今晩の献立に悩む主婦。友人たちと買い食いに勤しむ学生。早い時間から飲み始めているオッサンども。
それもそのはず、今日は華の金曜日。繁華な街はとっくに浮かれポンチだ。
「おう坊主。今日もアルバイトか?」
声の主は近くの八百屋のオッサンだった。
「こんちゃっす」
まだ通い始めて日は浅いけど、こうして商店街の人たちとは挨拶を交わす仲になった。特にこの八百屋は事務所の前なので、通りがかりに必ず挨拶をする。

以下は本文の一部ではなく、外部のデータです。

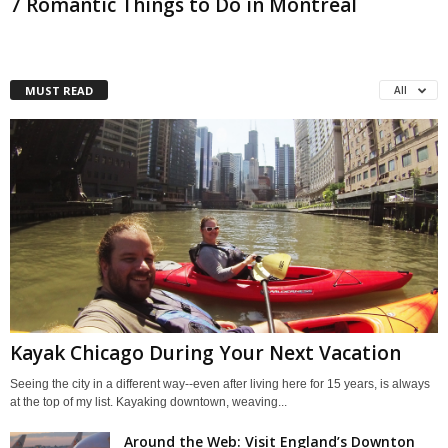
7 Romantic Things to Do in Montreal
MUST READ
All
Kayak Chicago During Your Next Vacation
Seeing the city in a different way--even after living here for 15 years, is always
at the top of my list. Kayaking downtown, weaving...
Around the Web: Visit England’s Downton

「そういえば、気になっていたことがあったんですけど……」
「ん? どうした坊主?」
「一週間くらい前、あそこでキリカさんが夕方からマーライオンだったじゃないですか? なんであの時すぐ助けなかったんですか?」
あれは、なかなか忘れられそうにない衝撃的な光景だった。甘酸っぱい――にしては酸味の効き過ぎているファースト・インプレッション。事務処理のように淡々としたオッサンたちの仕事。あれから一週間経った今でも、時々夢に出てくるのだ。
今思えば、後処理がやけに手慣れていたし、キリカさんがいつも飲んだくれている。もう少し早く手を打っても良かったはずだ。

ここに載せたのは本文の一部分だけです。